Use this URL to cite or link to this record in EThOS: http://ethos.bl.uk/OrderDetails.do?uin=uk.bl.ethos.698857
Title: Life-course determinants of resilience to cognitive ageing : empirical evidence and policy implications
Author: Chapko, Dorota
ISNI:       0000 0004 5993 1504
Awarding Body: University of Aberdeen
Current Institution: University of Aberdeen
Date of Award: 2016
Availability of Full Text:
Access from EThOS:
Full text unavailable from EThOS. Thesis embargoed until 02 Nov 2017
Access from Institution:
Abstract:
Introduction: Understanding the life-course determinants of resilience to brain ageing could significantly reduce the burden of cognitive impairment and dementia on individuals, heath care providers, and societies. The focus of this work is the concept of cognitive reserve (CR), which implies that some individuals are able to remain cognitively healthy despite the accumulation of age-related neuropathology.
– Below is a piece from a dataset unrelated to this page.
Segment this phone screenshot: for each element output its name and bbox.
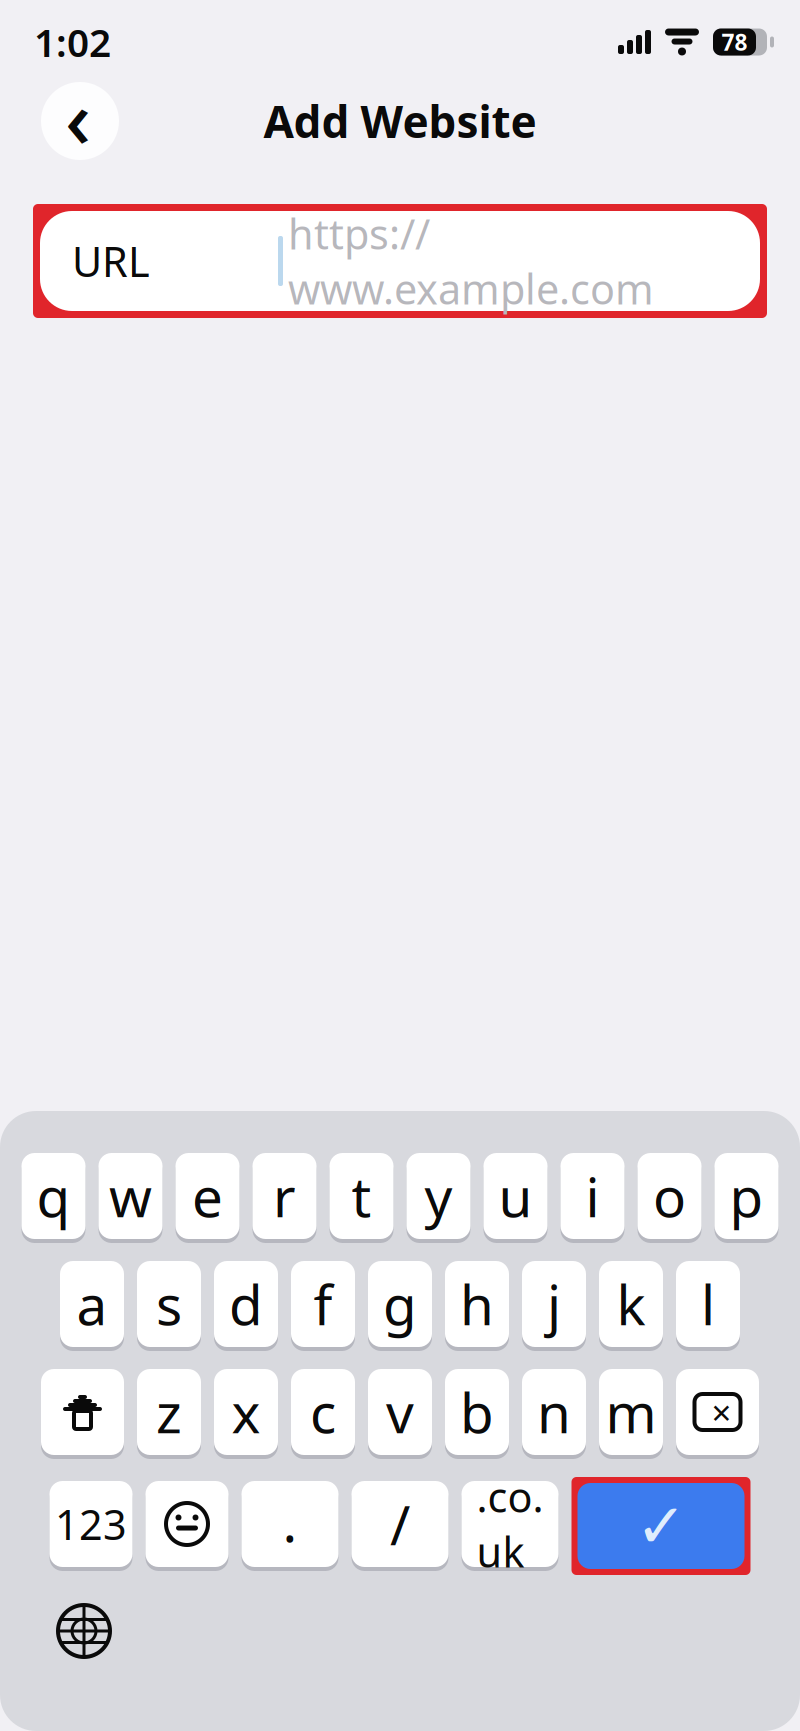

Methods: The determinants of brain structure and function were statistically modelled using three ongoing ageing cohort studies [Aberdeen Birth Cohort of 1936 (ABC1936), Aberdeen Children of the 1950s (ACONF), The Three-City French Cohort (3C)]. First, I performed a systematic literature review to identify life-course determinants of CR. Then, I examined whether other potentially modifiable life-course factors such as birth weight, mid-life occupational profile, and late-life social relationships and technology use provided individuals with greater CR. I modelled data in STATA and SPSS/AMOS. Results: I found that the effects of low birth weight and pre-term delivery on cognitive functions persists into mid-life (ACONF). I showed that childhood intelligence at age 11 has almost twice the protective effect on cognitive ageing than mid-life occupation (ABC1936). The quantity and quality of social relationships (3C), and the aspects of technology use in latelife (ABC1936) did not provide greater CR. Conclusion: Early-life factors contribute to later-life brain health. A major implication of this work is that studies and/or programs should consider a life-course perspective (with a focus on early-life) to accurately assess and to improve the brain health of older adults.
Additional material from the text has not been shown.